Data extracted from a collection
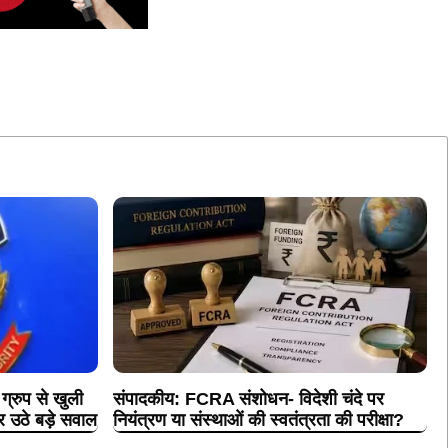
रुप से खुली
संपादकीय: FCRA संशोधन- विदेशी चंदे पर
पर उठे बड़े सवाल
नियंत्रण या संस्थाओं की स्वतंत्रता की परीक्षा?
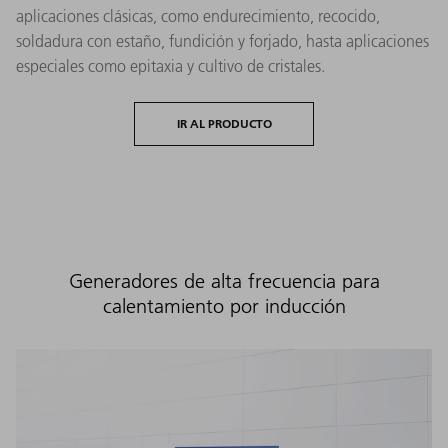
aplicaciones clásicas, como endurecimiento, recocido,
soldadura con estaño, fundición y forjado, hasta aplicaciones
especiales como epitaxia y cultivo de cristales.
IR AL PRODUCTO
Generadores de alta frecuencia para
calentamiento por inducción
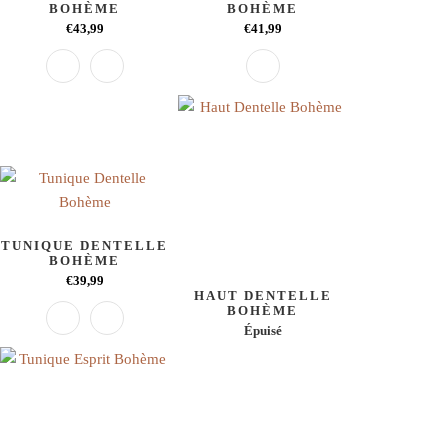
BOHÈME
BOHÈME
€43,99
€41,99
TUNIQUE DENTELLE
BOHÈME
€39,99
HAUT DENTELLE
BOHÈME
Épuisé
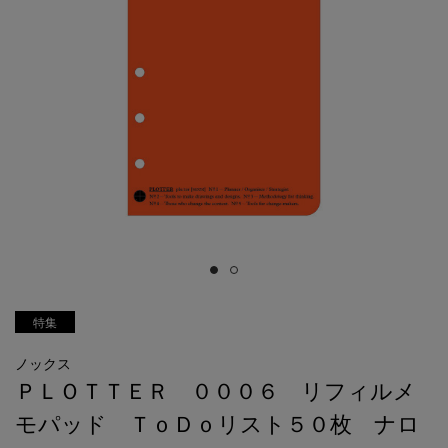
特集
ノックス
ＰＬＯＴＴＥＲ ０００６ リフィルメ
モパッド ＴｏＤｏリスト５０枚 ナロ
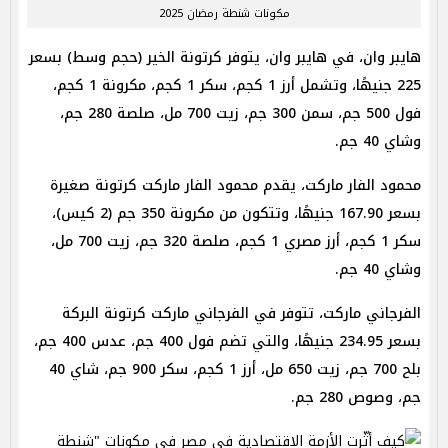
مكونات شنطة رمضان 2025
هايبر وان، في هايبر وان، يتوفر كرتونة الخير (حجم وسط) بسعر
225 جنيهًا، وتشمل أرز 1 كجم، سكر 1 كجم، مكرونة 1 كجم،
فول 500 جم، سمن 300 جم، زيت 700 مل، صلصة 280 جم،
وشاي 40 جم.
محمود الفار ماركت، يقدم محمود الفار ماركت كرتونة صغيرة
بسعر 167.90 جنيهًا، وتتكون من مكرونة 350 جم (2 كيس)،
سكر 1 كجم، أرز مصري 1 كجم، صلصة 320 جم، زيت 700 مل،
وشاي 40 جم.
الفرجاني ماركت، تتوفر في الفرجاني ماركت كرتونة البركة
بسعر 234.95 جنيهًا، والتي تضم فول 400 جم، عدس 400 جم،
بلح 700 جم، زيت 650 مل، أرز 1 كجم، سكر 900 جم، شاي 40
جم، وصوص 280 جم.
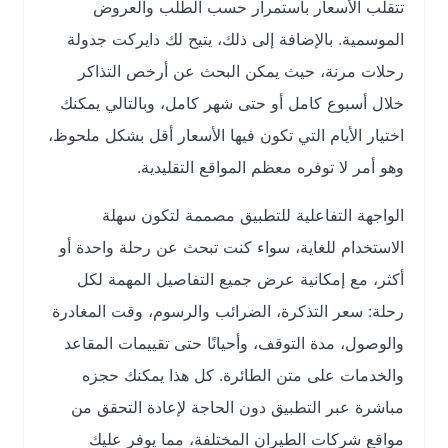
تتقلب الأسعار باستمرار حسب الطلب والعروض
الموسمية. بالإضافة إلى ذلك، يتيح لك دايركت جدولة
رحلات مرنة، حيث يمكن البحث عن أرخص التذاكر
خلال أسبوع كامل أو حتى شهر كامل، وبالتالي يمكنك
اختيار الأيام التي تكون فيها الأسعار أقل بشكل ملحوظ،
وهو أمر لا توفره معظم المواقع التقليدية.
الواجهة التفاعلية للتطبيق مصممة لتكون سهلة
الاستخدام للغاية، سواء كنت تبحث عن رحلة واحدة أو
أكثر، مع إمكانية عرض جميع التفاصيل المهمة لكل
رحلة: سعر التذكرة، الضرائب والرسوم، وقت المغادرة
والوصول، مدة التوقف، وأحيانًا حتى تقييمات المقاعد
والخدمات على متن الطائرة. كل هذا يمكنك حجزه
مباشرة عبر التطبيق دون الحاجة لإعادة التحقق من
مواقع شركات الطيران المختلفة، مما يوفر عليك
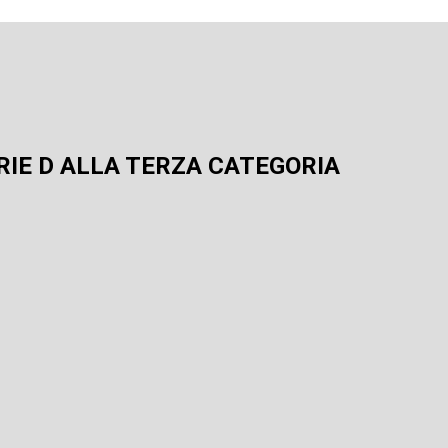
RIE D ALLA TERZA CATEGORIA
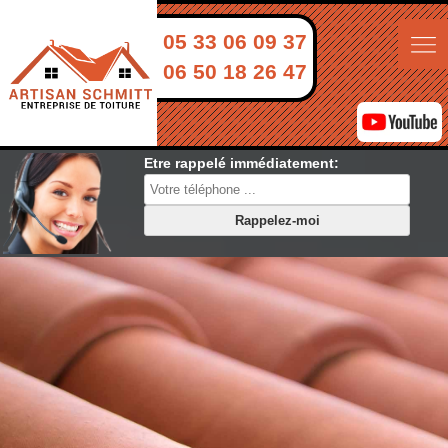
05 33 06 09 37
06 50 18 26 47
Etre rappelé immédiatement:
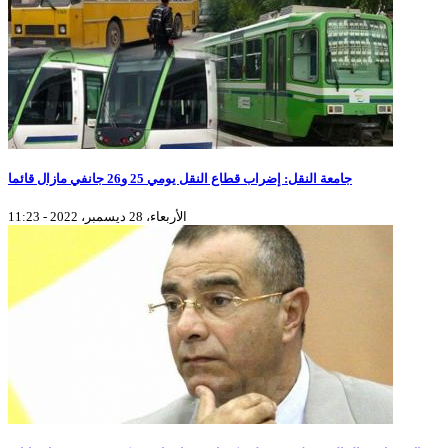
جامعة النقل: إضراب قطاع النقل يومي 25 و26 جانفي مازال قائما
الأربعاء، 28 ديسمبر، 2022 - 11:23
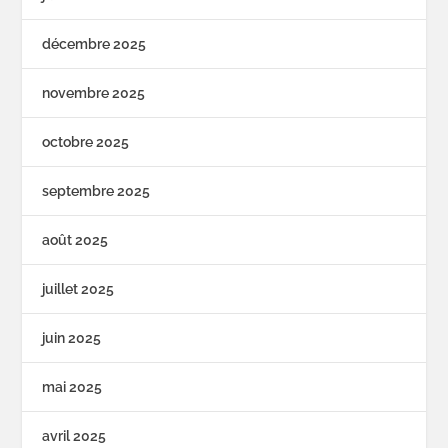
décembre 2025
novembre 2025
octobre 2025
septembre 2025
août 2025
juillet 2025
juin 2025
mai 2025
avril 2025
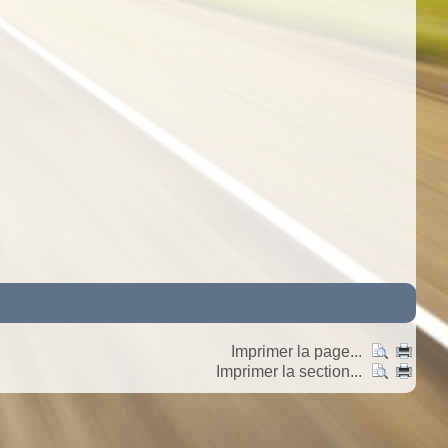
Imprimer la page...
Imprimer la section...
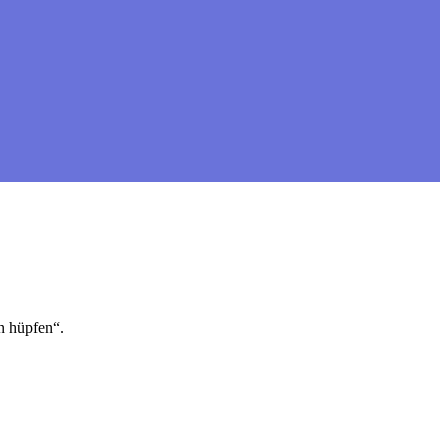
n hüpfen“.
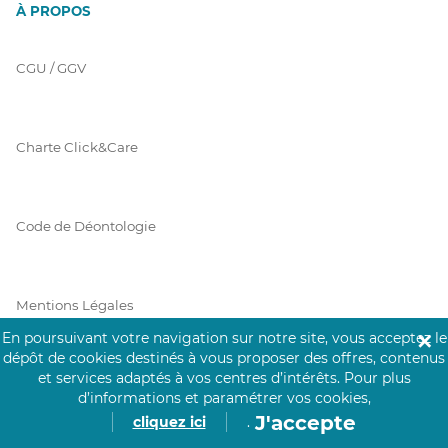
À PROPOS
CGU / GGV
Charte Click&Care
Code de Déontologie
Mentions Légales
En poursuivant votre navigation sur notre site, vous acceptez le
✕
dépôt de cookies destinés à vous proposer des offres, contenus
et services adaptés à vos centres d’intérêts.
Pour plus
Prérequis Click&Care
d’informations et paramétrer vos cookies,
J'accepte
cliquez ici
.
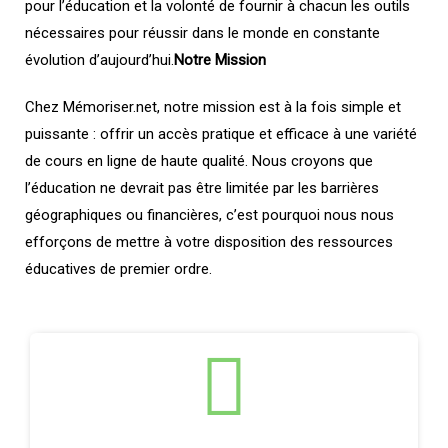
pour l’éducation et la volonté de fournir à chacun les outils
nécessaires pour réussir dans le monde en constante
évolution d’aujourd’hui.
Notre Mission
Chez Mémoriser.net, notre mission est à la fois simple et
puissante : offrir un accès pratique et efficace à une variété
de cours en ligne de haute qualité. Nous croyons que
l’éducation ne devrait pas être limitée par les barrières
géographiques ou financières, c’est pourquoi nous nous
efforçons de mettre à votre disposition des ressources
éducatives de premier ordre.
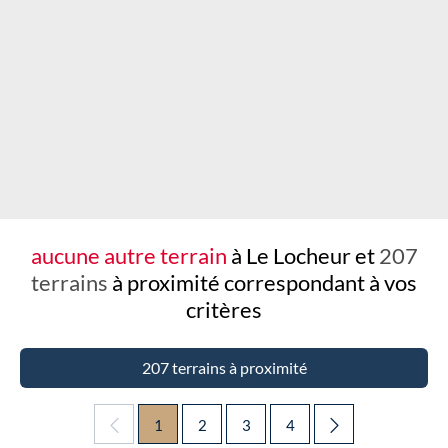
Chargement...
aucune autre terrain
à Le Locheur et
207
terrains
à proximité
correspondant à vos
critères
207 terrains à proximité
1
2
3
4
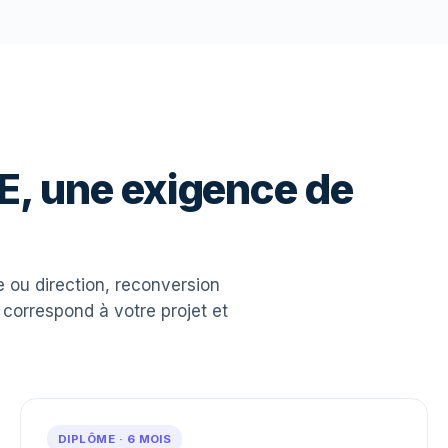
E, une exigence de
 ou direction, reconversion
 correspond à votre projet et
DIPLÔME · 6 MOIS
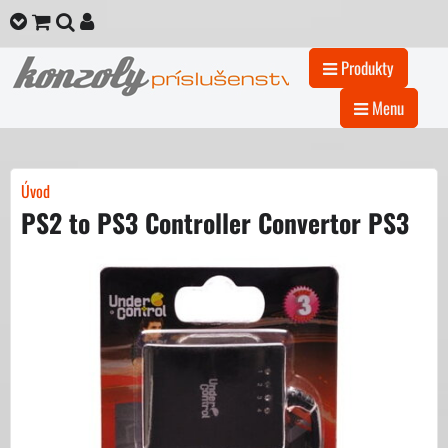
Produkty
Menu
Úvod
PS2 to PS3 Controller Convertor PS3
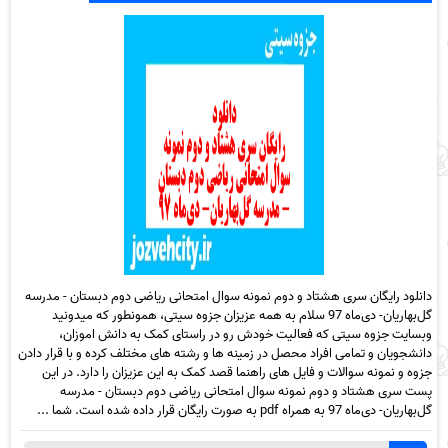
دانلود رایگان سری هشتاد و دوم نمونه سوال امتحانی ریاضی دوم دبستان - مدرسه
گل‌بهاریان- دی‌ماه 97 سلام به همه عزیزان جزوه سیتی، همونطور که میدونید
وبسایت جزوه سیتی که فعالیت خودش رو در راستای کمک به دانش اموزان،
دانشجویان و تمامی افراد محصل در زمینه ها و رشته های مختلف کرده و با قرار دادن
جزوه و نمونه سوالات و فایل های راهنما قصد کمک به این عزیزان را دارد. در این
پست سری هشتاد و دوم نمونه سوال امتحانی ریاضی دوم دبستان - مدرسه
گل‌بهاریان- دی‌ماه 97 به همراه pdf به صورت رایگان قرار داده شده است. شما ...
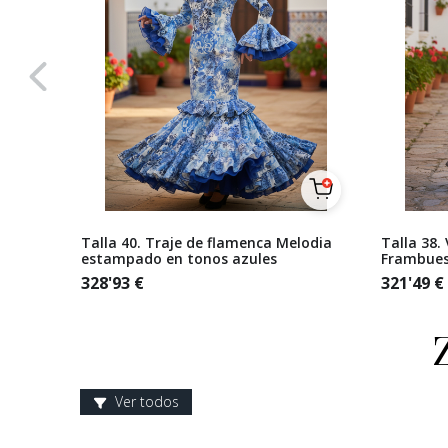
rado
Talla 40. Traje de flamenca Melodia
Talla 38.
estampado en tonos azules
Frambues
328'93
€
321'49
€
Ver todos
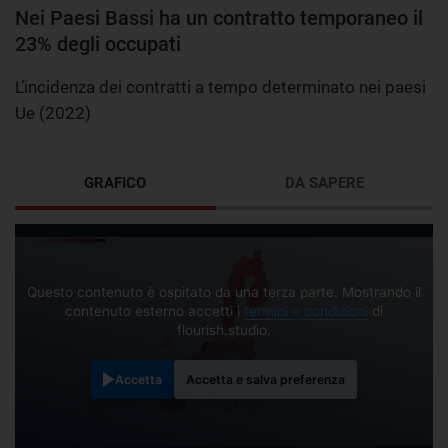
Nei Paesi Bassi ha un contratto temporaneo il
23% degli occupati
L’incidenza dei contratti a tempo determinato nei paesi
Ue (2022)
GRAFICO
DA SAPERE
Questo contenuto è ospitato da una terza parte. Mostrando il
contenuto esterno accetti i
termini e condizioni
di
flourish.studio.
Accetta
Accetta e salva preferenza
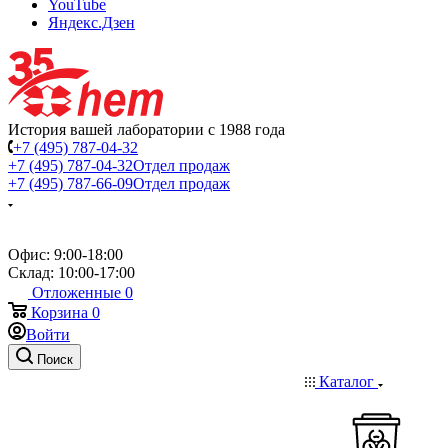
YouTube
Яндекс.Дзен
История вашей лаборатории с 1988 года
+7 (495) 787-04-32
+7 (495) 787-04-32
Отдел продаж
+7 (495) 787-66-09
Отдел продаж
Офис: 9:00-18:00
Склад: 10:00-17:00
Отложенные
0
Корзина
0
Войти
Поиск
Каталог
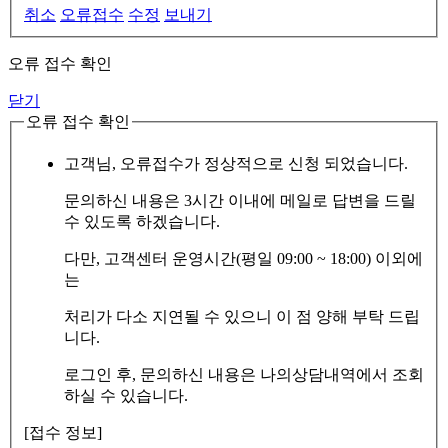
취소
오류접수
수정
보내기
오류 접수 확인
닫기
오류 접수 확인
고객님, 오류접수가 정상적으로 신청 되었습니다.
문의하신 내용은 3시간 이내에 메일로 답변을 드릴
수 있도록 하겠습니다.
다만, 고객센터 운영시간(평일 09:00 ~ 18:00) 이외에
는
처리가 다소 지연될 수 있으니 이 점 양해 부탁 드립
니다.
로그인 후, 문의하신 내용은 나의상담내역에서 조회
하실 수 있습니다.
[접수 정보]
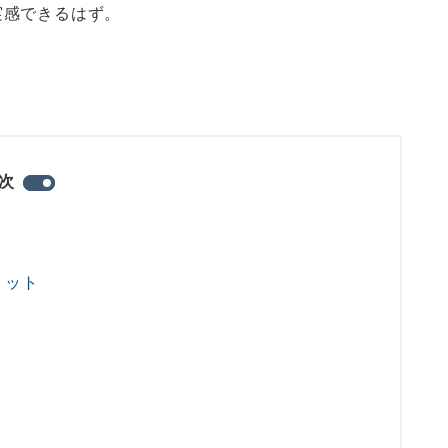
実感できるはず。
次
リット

Prompt
Each line that has the word "مدرسه" counts once. How many such lines are in the data? Give the number alone.

Exercise answer
2